There is a widespread myth that we have all heard at some point, especially when we are having a hard time: what doesn’t kill you, makes you stronger. Without a doubt, resilience is built on the pillars of difficult experiences, those that force us to develop a strength that we did not think we had or that push us beyond our limits.
However, one thing is the resilience that springs from difficult situations and quite another is the psychological impact that traumatic events can have.

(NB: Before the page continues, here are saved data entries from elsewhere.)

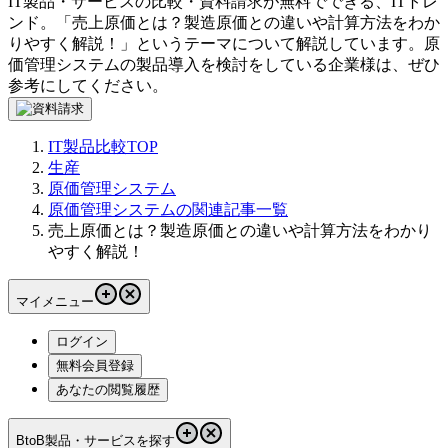
IT製品・サービスの比較・資料請求が無料でできる、ITトレ
ンド。「
売上原価とは？製造原価との違いや計算方法をわか
りやすく解説！
」というテーマについて解説しています。
原
価管理システム
の製品導入を検討をしている企業様は、ぜひ
参考にしてください。
IT製品比較TOP
生産
原価管理システム
原価管理システムの関連記事一覧
売上原価とは？製造原価との違いや計算方法をわかり
やすく解説！
マイメニュー
ログイン
無料会員登録
あなたの閲覧履歴
BtoB製品・サービスを探す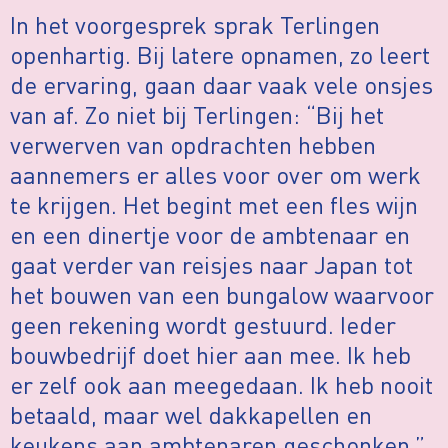
In het voorgesprek sprak Terlingen
openhartig. Bij latere opnamen, zo leert
de ervaring, gaan daar vaak vele onsjes
van af. Zo niet bij Terlingen: “Bij het
verwerven van opdrachten hebben
aannemers er alles voor over om werk
te krijgen. Het begint met een fles wijn
en een dinertje voor de ambtenaar en
gaat verder van reisjes naar Japan tot
het bouwen van een bungalow waarvoor
geen rekening wordt gestuurd. Ieder
bouwbedrijf doet hier aan mee. Ik heb
er zelf ook aan meegedaan. Ik heb nooit
betaald, maar wel dakkapellen en
keukens aan ambtenaren geschonken.”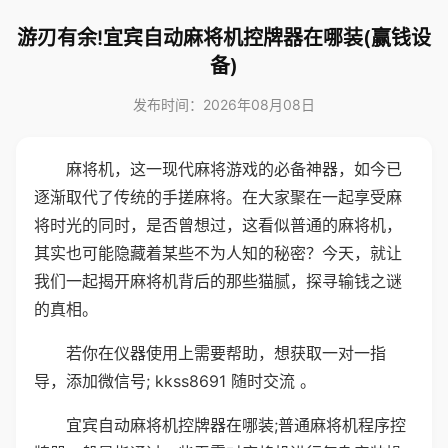
游刃有余!宜宾自动麻将机控牌器在哪装(赢钱设
备)
发布时间：2026年08月08日
麻将机，这一现代麻将游戏的必备神器，如今已
逐渐取代了传统的手搓麻将。在大家聚在一起享受麻
将时光的同时，是否曾想过，这看似普通的麻将机，
其实也可能隐藏着某些不为人知的秘密？今天，就让
我们一起揭开麻将机背后的那些猫腻，探寻输钱之谜
的真相。
若你在仪器使用上需要帮助，想获取一对一指
导，添加微信号; kkss8691 随时交流 。
宜宾自动麻将机控牌器在哪装;普通麻将机程序控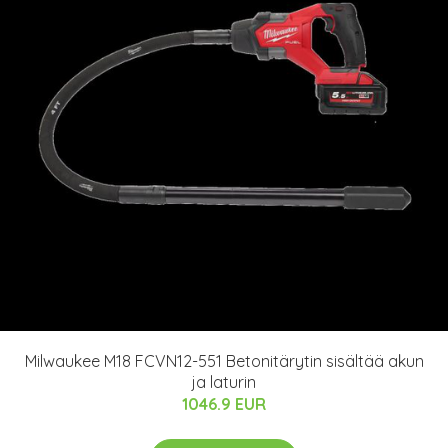
Milwaukee M18 FCVN12-551 Betonitärytin sisältää akun
ja laturin
1046.9 EUR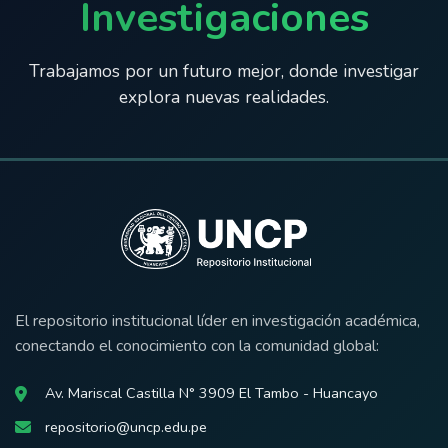
Investigaciones
Trabajamos por un futuro mejor, donde investigar
explora nuevas realidades.
El repositorio institucional líder en investigación académica,
conectando el conocimiento con la comunidad global:
Av. Mariscal Castilla N° 3909 El Tambo - Huancayo
repositorio@uncp.edu.pe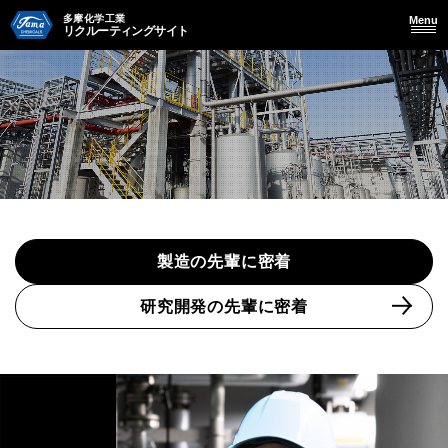
多摩化学工業
Menu
リクルーティングサイト
製造の先輩に密着
研究開発の先輩に密着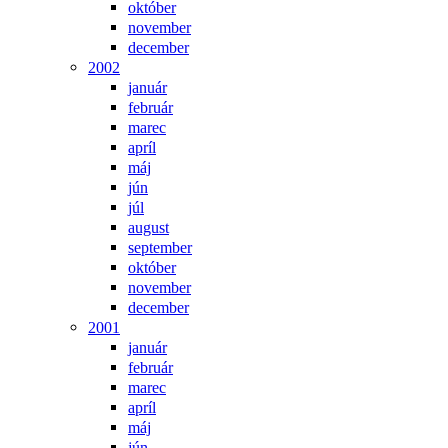
október
november
december
2002
január
február
marec
apríl
máj
jún
júl
august
september
október
november
december
2001
január
február
marec
apríl
máj
jún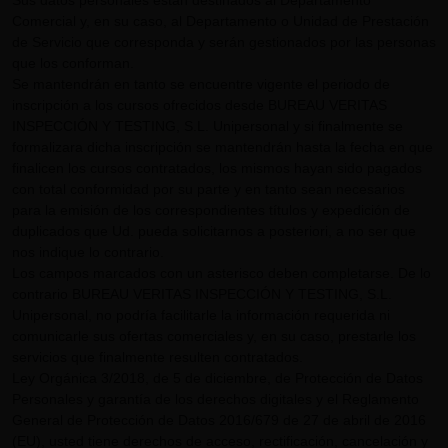
Sus datos personales están destinados al Departamento
Comercial y, en su caso, al Departamento o Unidad de Prestación
de Servicio que corresponda y serán gestionados por las personas
que los conforman.
Se mantendrán en tanto se encuentre vigente el periodo de
inscripción a los cursos ofrecidos desde BUREAU VERITAS
INSPECCIÓN Y TESTING, S.L. Unipersonal y si finalmente se
formalizara dicha inscripción se mantendrán hasta la fecha en que
finalicen los cursos contratados, los mismos hayan sido pagados
con total conformidad por su parte y en tanto sean necesarios
para la emisión de los correspondientes títulos y expedición de
duplicados que Ud. pueda solicitarnos a posteriori, a no ser que
nos indique lo contrario.
Los campos marcados con un asterisco deben completarse. De lo
contrario BUREAU VERITAS INSPECCIÓN Y TESTING, S.L.
Unipersonal, no podría facilitarle la información requerida ni
comunicarle sus ofertas comerciales y, en su caso, prestarle los
servicios que finalmente resulten contratados.
Ley Orgánica 3/2018, de 5 de diciembre, de Protección de Datos
Personales y garantía de los derechos digitales y el Reglamento
General de Protección de Datos 2016/679 de 27 de abril de 2016
(EU), usted tiene derechos de acceso, rectificación, cancelación y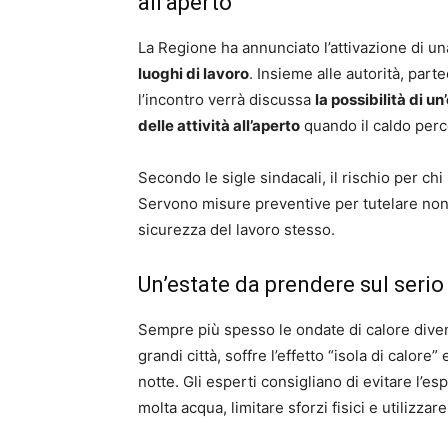
all’aperto
La Regione ha annunciato l’attivazione di u
luoghi di lavoro
. Insieme alle autorità, part
l’incontro verrà discussa
la possibilità di 
delle attività all’aperto
quando il caldo perc
Secondo le sigle sindacali, il rischio per chi 
Servono misure preventive per tutelare non s
sicurezza del lavoro stesso.
Un’estate da prendere sul serio
Sempre più spesso le ondate di calore diven
grandi città, soffre l’effetto “isola di calo
notte. Gli esperti consigliano di evitare l’esp
molta acqua, limitare sforzi fisici e utilizzare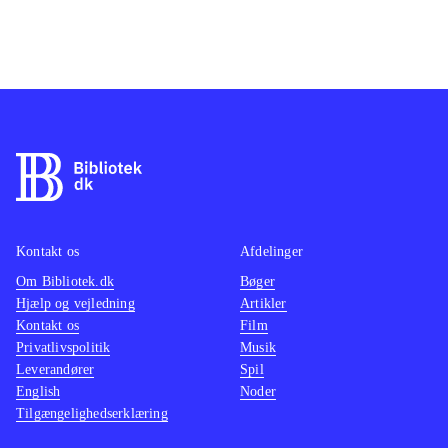
Kontakt os
Afdelinger
Om Bibliotek.dk
Bøger
Hjælp og vejledning
Artikler
Kontakt os
Film
Privatlivspolitik
Musik
Leverandører
Spil
English
Noder
Tilgængelighedserklæring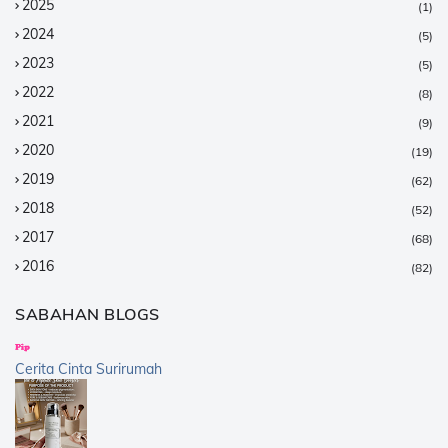
2025
(1)
2024
(5)
2023
(5)
2022
(8)
2021
(9)
2020
(19)
2019
(62)
2018
(52)
2017
(68)
2016
(82)
2015
(147)
SABAHAN BLOGS
2014
(376)
2013
(359)
Cerita Cinta Surirumah
2012
(168)
2011
(25)
2010
(14)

In fact, a new study has revealed that traumatic experiences don’t always make us stronger. Sometimes just the opposite happens.
What doesn’t kill you doesn’t always make you stronger
A research conducted at the University of Texas analyzed data from more than 1,200 climate change survivors over two decades. It found that people’s mental faculties decline after experiencing natural disasters and extreme weather events that profoundly alter their lives.
These psychologists followed people who lived through hurricanes, floods, droughts, extreme winters and industrial emergencies in the Houston area between 2000 and 2020. They concluded that the old adage “what doesn’t kill you, makes you stronger” isn’t quite right. In fact, mental health suffers even more due to the cumulative impact of traumatic events. In those cases, mental well-being drops drastically.
A similar study conducted at Brown University came to the same conclusion. After analyzing the traumatic experiences of people before and after living through the sixth most powerful earthquake recorded in Chile, the researchers found that those who had experienced previous traumatic events, such as the loss of a loved one, were more likely to suffer from mental health problems.
In most cases, traumatic situations create a sense of learned helplessness that makes people more vulnerable to the next setback. Getting over a traumatic event is not a guarantee that something similar will not happen again. If these stressful situations are repeated at too fast a rate and we cannot absorb them or overcome their impact, the chances are high that they will weaken our mental health. The repeated blows add up and undermine our emotional balance.
In summary, highly stressful situations from the past, whether experienced individually or collectively, can make us more vulnerable to trauma and increase the chances that we will develop a mental disorder, such as depression, anxiety, post-traumatic stress or an addiction.
How to protect ourselves from the impact of traumatic events?
Above all, it is important to differentiate manageable stressful situations from traumatic experiences that we cannot manage. Manageable stressors are usually less severe, which allows us to implement different coping strategies to deal with that situation, without exceeding our ability to manage what happens. These situations can have great potential for growth since they force you to get out of your comfort zone, but at the same time they do not generate a state of extreme anguish.
On the other hand, the traumatic situations that we cannot manage are usually of a more extreme nature, such as rape, war or a natural disaster. These events not only usually take us by surprise, but can even exceed our coping capacity, generating a high level of emotional distress that puts our mental health on the borderline and shakes our worldview and belief system. These types of traumatic events have a greater destructive power, it will take longer to recover and we may need psychological help to get ahead.
In any case, it is important to remember that when things go wrong, we tend to believe that this painful experience will somehow inspire resilience and help us to be better or stronger. During the first year of the pandemic, for example, we thought that “we would come out stronger”, but this didn’t happen.
We must be aware that it is not the traumatic situations that change and strengthen us, but the way we deal with them. Suffering is not a kind of enlightenment in itself. If we want our pain to make sense, so that it can be uplifting in some way, we must make sure that we find that meaning and not resign ourselves to passively suffering in anticipation of a mystical revelation.
We cannot escape some traumatic experiences and many times we cannot shield ourselves from their emotional blow, but we can always try to find meaning in them to include them in our vital narrative and prevent them from ultimately undermining our mental health.
Sources:
Sansom, G. T. et. Al. (2022) Compounding impacts of hazard exposures on mental health in Houston, TX. Natural Hazards; 111: 2809–2818.
Fernandez, C. A. et. Al. (2020) Assessing the relationship between psychosocial stressors and psychiatric resilience among Chilean disaster survivors. BJ Psych; 217(5).